A costruire la cattedrale gotica del Regno scalpellando la mia pietra.
E lo fa affidandoci a colei che, più di ogni altro discepolo, più di
ogni credente di ogni luogo e di ogni tempo, contro ogni evidenza, è
stata la madre della speranza, la custode del futuro, la madre stessa di
Dio.
Maria di Nazareth.
La danzatrice di Dio.
Dormitio
È una festa antichissima che affonda le sue radici nella primitiva comunità cristiana.
Perciò facciamo così fatica a descriverla.
Noi crediamo che Maria di Nazareth, la madre di Gesù, la prima dei
discepoli, che ha allevato il Figlio di Dio ed è stata presente alla
croce e nella comunità radunata a Pentecoste, è stata assunta in cielo,
presso il Padre, in corpo e anima.
Detto questo, cala il silenzio: come, dove, quando, in che senso, non c’è dato di sapere.

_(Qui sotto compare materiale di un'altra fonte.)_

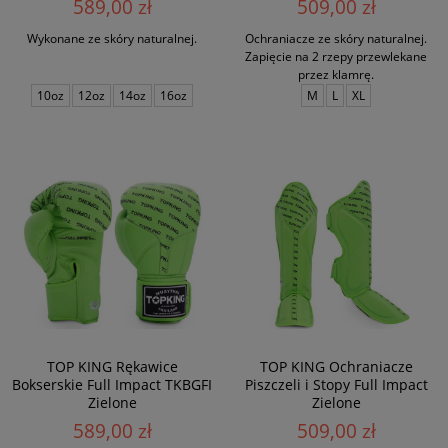
589,00 zł
509,00 zł
Wykonane ze skóry naturalnej.
Ochraniacze ze skóry naturalnej.
Zapięcie na 2 rzepy przewlekane
przez klamrę.
10oz
12oz
14oz
16oz
M
L
XL
TOP KING Rękawice
TOP KING Ochraniacze
Bokserskie Full Impact TKBGFI
Piszczeli i Stopy Full Impact
Zielone
Zielone
589,00 zł
509,00 zł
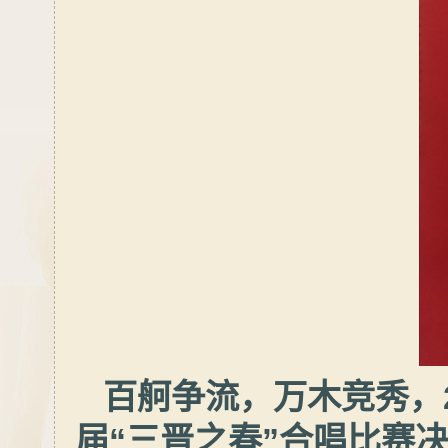
百舸争流，万木竞秀，2
届“三晋之春”合唱比赛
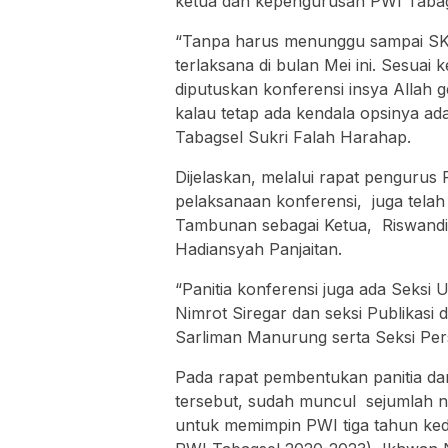
ketua dan kepengurusan PWI Tabags
“Tanpa harus menunggu sampai SK p
terlaksana di bulan Mei ini. Sesuai 
diputuskan konferensi insya Allah g
kalau tetap ada kendala opsinya ad
Tabagsel Sukri Falah Harahap.
Dijelaskan, melalui rapat pengurus
pelaksanaan konferensi, juga telah 
Tambunan sebagai Ketua, Riswandi 
Hadiansyah Panjaitan.
“Panitia konferensi juga ada Seks
Nimrot Siregar dan seksi Publikasi
Sarliman Manurung serta Seksi Per
Pada rapat pembentukan panitia da
tersebut, sudah muncul sejumlah 
untuk memimpin PWI tiga tahun ked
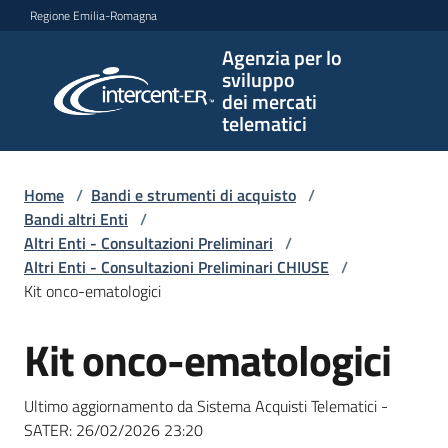
Vai al contenuto
Vai alla navigazione
Vai al footer
Regione Emilia-Romagna
Agenzia per lo
Agenzia
sviluppo
per lo
dei mercati
sviluppo
telematici
dei
mercati
telematici
Home
/
Bandi e strumenti di acquisto
/
Bandi altri Enti
/
Altri Enti - Consultazioni Preliminari
/
Altri Enti - Consultazioni Preliminari CHIUSE
/
L'Agenzia
Kit onco-ematologici
Kit onco-ematologici
Salta al contenuto
Bandi
e
Ultimo aggiornamento da Sistema Acquisti Telematici -
strumenti
SATER:
26/02/2026 23:20
di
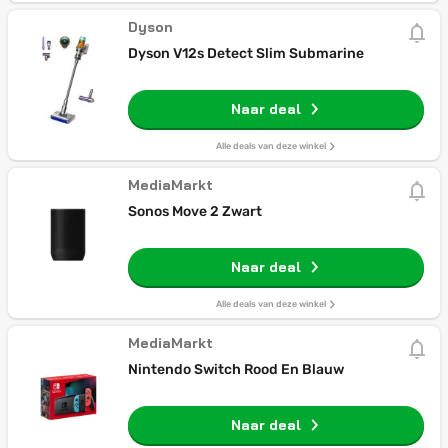
Dyson
Dyson V12s Detect Slim Submarine
Naar deal
Alle deals van deze winkel
MediaMarkt
Sonos Move 2 Zwart
Naar deal
Alle deals van deze winkel
MediaMarkt
Nintendo Switch Rood En Blauw
Naar deal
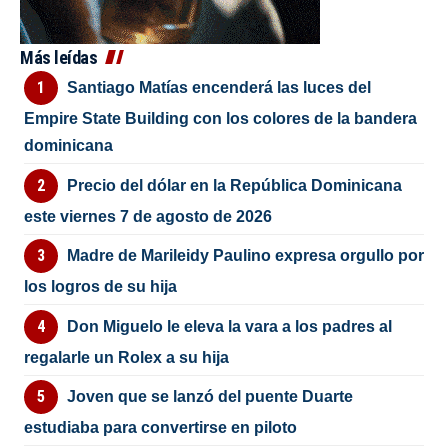
Más leídas
Santiago Matías encenderá las luces del
Empire State Building con los colores de la bandera
dominicana
Precio del dólar en la República Dominicana
este viernes 7 de agosto de 2026
Madre de Marileidy Paulino expresa orgullo por
los logros de su hija
Don Miguelo le eleva la vara a los padres al
regalarle un Rolex a su hija
Joven que se lanzó del puente Duarte
estudiaba para convertirse en piloto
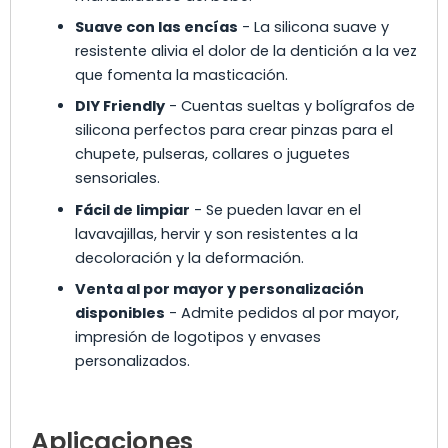
Suave con las encías
- La silicona suave y
resistente alivia el dolor de la dentición a la vez
que fomenta la masticación.
DIY Friendly
- Cuentas sueltas y bolígrafos de
silicona perfectos para crear pinzas para el
chupete, pulseras, collares o juguetes
sensoriales.
Fácil de limpiar
- Se pueden lavar en el
lavavajillas, hervir y son resistentes a la
decoloración y la deformación.
Venta al por mayor y personalización
disponibles
- Admite pedidos al por mayor,
impresión de logotipos y envases
personalizados.
Aplicaciones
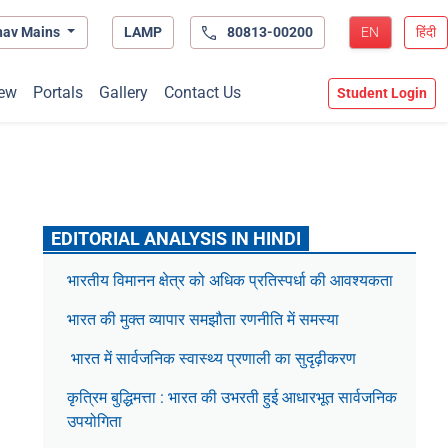
hav Mains
LAMP
80813-00200
EN
हिंदी
ew
Portals
Gallery
Contact Us
Student Login
EDITORIAL ANALYSIS IN HINDI
भारतीय विमानन क्षेत्र को अधिक प्रतिस्पर्धा की आवश्यकता
भारत की मुक्त व्यापार समझौता रणनीति में समस्या
भारत में सार्वजनिक स्वास्थ्य प्रणाली का सुदृढ़ीकरण
कृत्रिम बुद्धिमत्ता : भारत की उभरती हुई आधारभूत सार्वजनिक
उपयोगिता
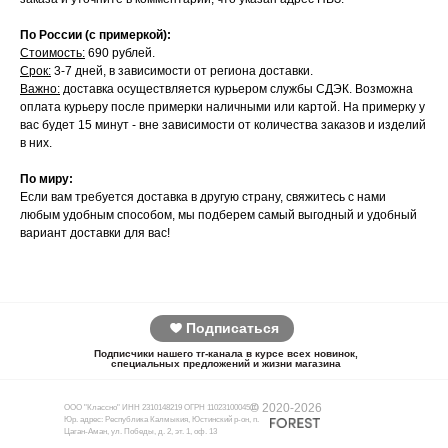
По России (с примеркой):
Стоимость:
690 рублей.
Срок:
3-7 дней, в зависимости от региона доставки.
Важно:
доставка осуществляется курьером службы СДЭК. Возможна
оплата курьеру после примерки наличными или картой. На примерку у
вас будет 15 минут - вне зависимости от количества заказов и изделий
в них.
По миру:
Если вам требуется доставка в другую страну, свяжитесь с нами
любым удобным способом, мы подберем самый выгодный и удобный
вариант доставки для вас!
Подписаться
Подписчики нашего тг-канала в курсе всех новинок,
специальных предложений и жизни магазина
© 2020-2026
ООО "Классно" ИНН 2310148219 ОГРН 1102310004510
Юр. адрес: Республика Калмыкия, Юстинский р-он, п.
Цаган-Аман, ул. Победы, д. 2, эт. 1, оф. 13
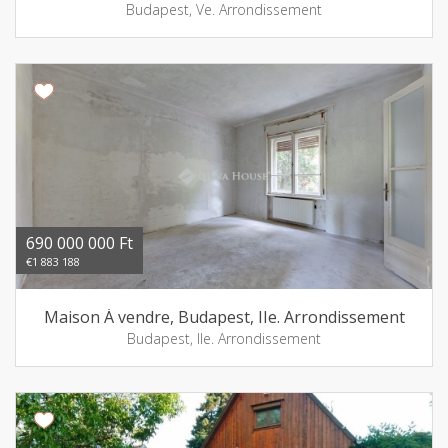
Budapest, Ve. Arrondissement
690 000 000 Ft
€1 883 188
Maison Á vendre, Budapest, IIe. Arrondissement
Budapest, IIe. Arrondissement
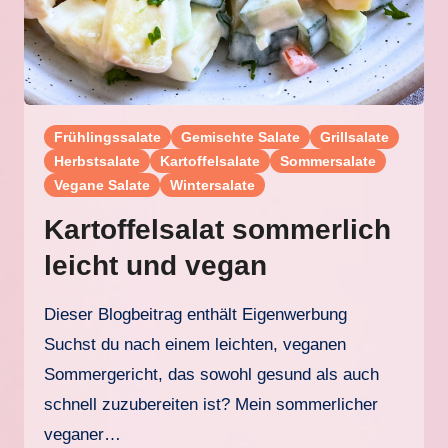
Frühlingssalate
Gemischte Salate
Grillsalate
Herbstsalate
Kartoffelsalate
Sommersalate
Vegane Salate
Wintersalate
Kartoffelsalat sommerlich
leicht und vegan
Dieser Blogbeitrag enthält Eigenwerbung
Suchst du nach einem leichten, veganen
Sommergericht, das sowohl gesund als auch
schnell zuzubereiten ist? Mein sommerlicher
veganer…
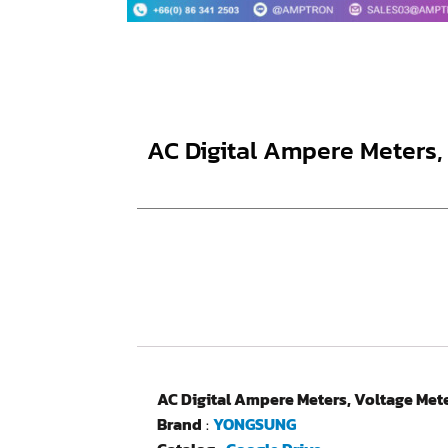
AC Digital Ampere Meters,
AC Digital Ampere Meters, Voltage Met
Brand
:
YONGSUNG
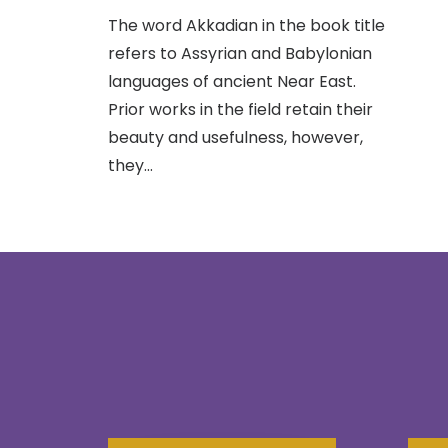
The word Akkadian in the book title
refers to Assyrian and Babylonian
languages of ancient Near East.
Prior works in the field retain their
beauty and usefulness, however,
they…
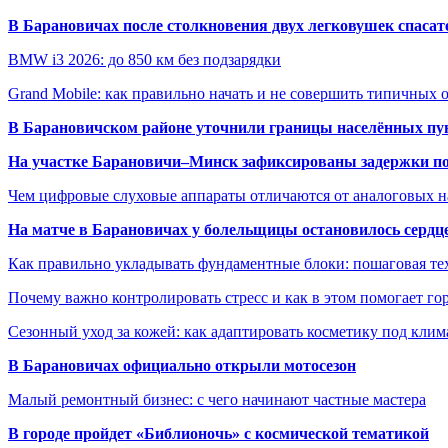
В Барановичах после столкновения двух легковушек спаса
BMW i3 2026: до 850 км без подзарядки
Grand Mobile: как правильно начать и не совершить типичных
В Барановичском районе уточнили границы населённых пу
На участке Барановичи–Минск зафиксированы задержки пое
Чем цифровые слуховые аппараты отличаются от аналоговых н
На матче в Барановичах у болельщицы остановилось сердц
Как правильно укладывать фундаментные блоки: пошаговая те
Почему важно контролировать стресс и как в этом помогает гор
Сезонный уход за кожей: как адаптировать косметику под клим
В Барановичах официально открыли мотосезон
Малый ремонтный бизнес: с чего начинают частные мастера
В городе пройдет «Библионочь» с космической тематикой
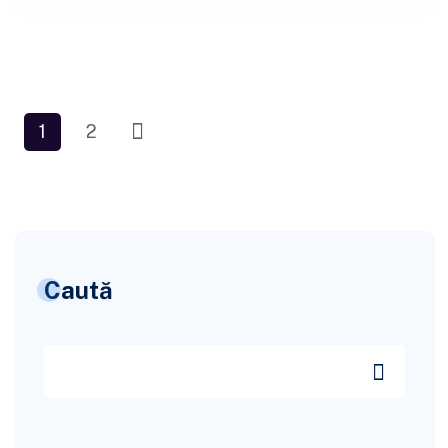
1
2
Caută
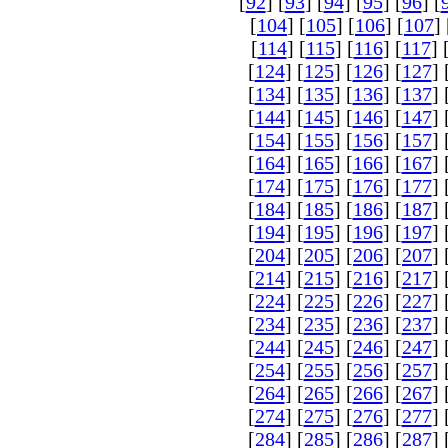
[
92
] [
93
] [
94
] [
95
] [
96
] [
[
104
] [
105
] [
106
] [
107
] 
[
114
] [
115
] [
116
] [
117
] 
[
124
] [
125
] [
126
] [
127
] 
[
134
] [
135
] [
136
] [
137
] 
[
144
] [
145
] [
146
] [
147
] 
[
154
] [
155
] [
156
] [
157
] 
[
164
] [
165
] [
166
] [
167
] 
[
174
] [
175
] [
176
] [
177
] 
[
184
] [
185
] [
186
] [
187
] 
[
194
] [
195
] [
196
] [
197
] 
[
204
] [
205
] [
206
] [
207
] 
[
214
] [
215
] [
216
] [
217
] 
[
224
] [
225
] [
226
] [
227
] 
[
234
] [
235
] [
236
] [
237
] 
[
244
] [
245
] [
246
] [
247
] 
[
254
] [
255
] [
256
] [
257
] 
[
264
] [
265
] [
266
] [
267
] 
[
274
] [
275
] [
276
] [
277
] 
[
284
] [
285
] [
286
] [
287
] 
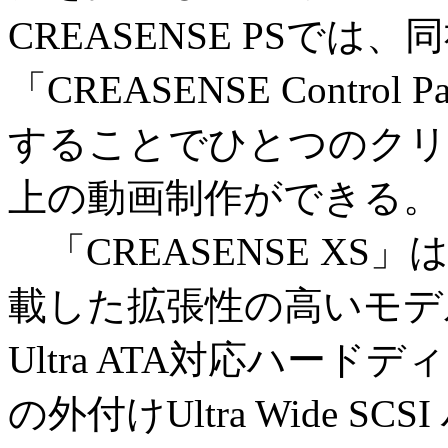
CREASENSE PSで
「CREASENSE Contr
することでひとつのクリ
上の動画制作ができる。
「CREASENSE XS」は、
載した拡張性の高いモデル
Ultra ATA対応ハード
の外付けUltra Wide 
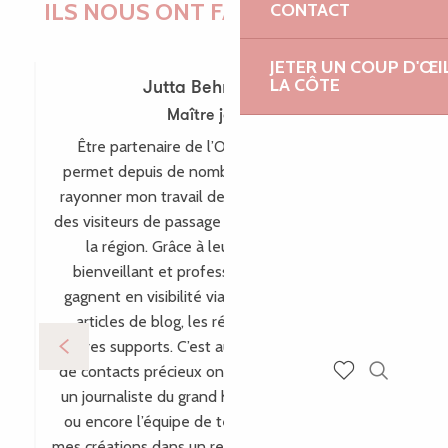
ILS NOUS ONT FAIT CONFIANCE !
CONTACT
JETER UN COUP D'ŒI
LA CÔTE
Jutta Behr-Schaeidt
Maître joaillière
Être partenaire de l’Office de Tourisme me
permet depuis de nombreuses années de faire
rayonner mon travail de maître-joaillière auprès
des visiteurs de passage comme des habitants de
la région. Grâce à leur accompagnement
bienveillant et professionnel, mes créations
gagnent en visibilité via leur site internet, leurs
articles de blog, les réseaux sociaux et bien
d’autres supports. C’est aussi par ce biais que plein
de contacts précieux ont vu le jour, comme avec
Recherch
un journaliste du grand hebdomadaire allemand
Voir les favoris
ou encore l’équipe de télévision WDR, incluant
mes créations dans un reportage pour l’émission «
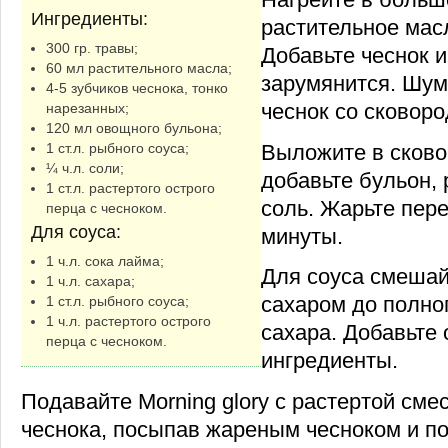
Ингредиенты:
растительное масл
300 гр. травы;
Добавьте чеснок и
60 мл растительного масла;
зарумянится. Шум
4-5 зубчиков чеснока, тонко
чеснок со сковоро
нарезанных;
120 мл овощного бульона;
Выложите в сково
1 ст.л. рыбного соуса;
¼ ч.л. соли;
добавьте бульон,
1 ст.л. растертого острого
соль. Жарьте пер
перца с чесноком.
Для соуса:
минуты.
1 ч.л. сока лайма;
Для соуса смешай
1 ч.л. сахара;
сахаром до полно
1 ст.л. рыбного соуса;
1 ч.л. растертого острого
сахара. Добавьте
перца с чесноком.
ингредиенты.
Подавайте Morning glory c растертой сме
чеснока, посыпав жареным чесноком и по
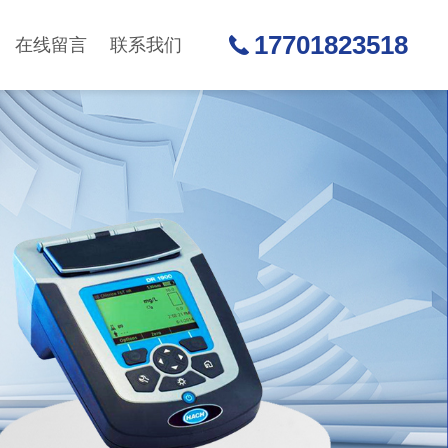
17701823518
在线留言
联系我们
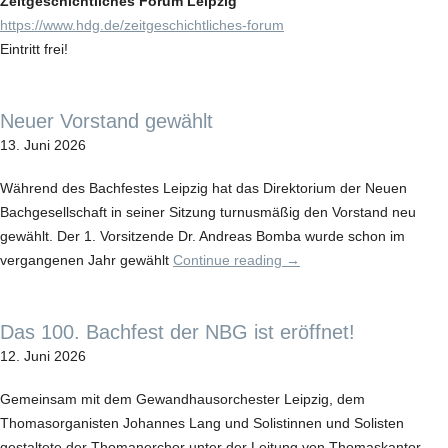
Zeitgeschichtliches Forum Leipzig
https://www.hdg.de/zeitgeschichtliches-forum
Eintritt frei!
Neuer Vorstand gewählt
13. Juni 2026
Während des Bachfestes Leipzig hat das Direktorium der Neuen
Bachgesellschaft in seiner Sitzung turnusmäßig den Vorstand neu
gewählt. Der 1. Vorsitzende Dr. Andreas Bomba wurde schon im
vergangenen Jahr gewählt
Continue reading
→
Das 100. Bachfest der NBG ist eröffnet!
12. Juni 2026
Gemeinsam mit dem Gewandhausorchester Leipzig, dem
Thomasorganisten Johannes Lang und Solistinnen und Solisten
gestaltete der Thomanerchor unter der Leitung von Thomaskantor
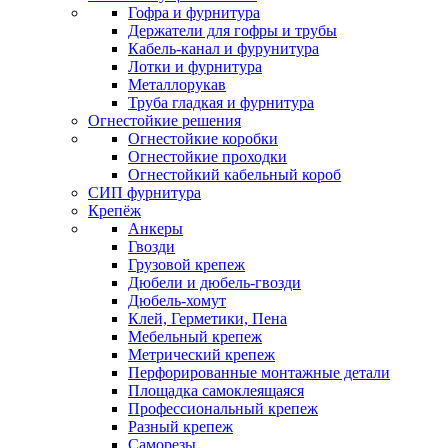
Гофра и фурнитура
Держатели для гофры и трубы
Кабель-канал и фурунитура
Лотки и фурнитура
Металлорукав
Труба гладкая и фурнитура
Огнестойкие решения
Огнестойкие коробки
Огнестойкие проходки
Огнестойкий кабельный короб
СИП фурнитура
Крепёж
Анкеры
Гвозди
Грузовой крепеж
Дюбели и дюбель-гвозди
Дюбель-хомут
Клей, Герметики, Пена
Мебельный крепеж
Метрический крепеж
Перфорированные монтажные детали
Площадка самоклеящаяся
Профессиональный крепеж
Разный крепеж
Саморезы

La tradizione cristiana parla di questa come la festa della Dormitio Mariae,
l’addormentamento di Maria nelle braccia del Padre. Come ci fa pregare
splendidamente il prefazio di oggi, prima del canto del Sanctus: «Non poteva conoscere la corruzione della morte, colei che aveva portato in grembo il Dio della vita».
E lo credo di lei e per me. Non riesco ad immaginare la mia vita se
non fra i viventi e risorti, ora che il Vivente e il Risorto mi ha fatto
innamorare della vita, la mia vita. Non so come accadrà ma non dubito:
sento che preme forte in me l’immortalità, e più amo e mi lascio amare,
più abbandono le mille resistenze e le mille obiezioni che mi
impediscono di vedere.
Maria è la prima fra i risorti, la prima fra i credenti che vivono nella pienezza.
Visite
È Elisabetta a parlare nel Vangelo che abbiamo letto.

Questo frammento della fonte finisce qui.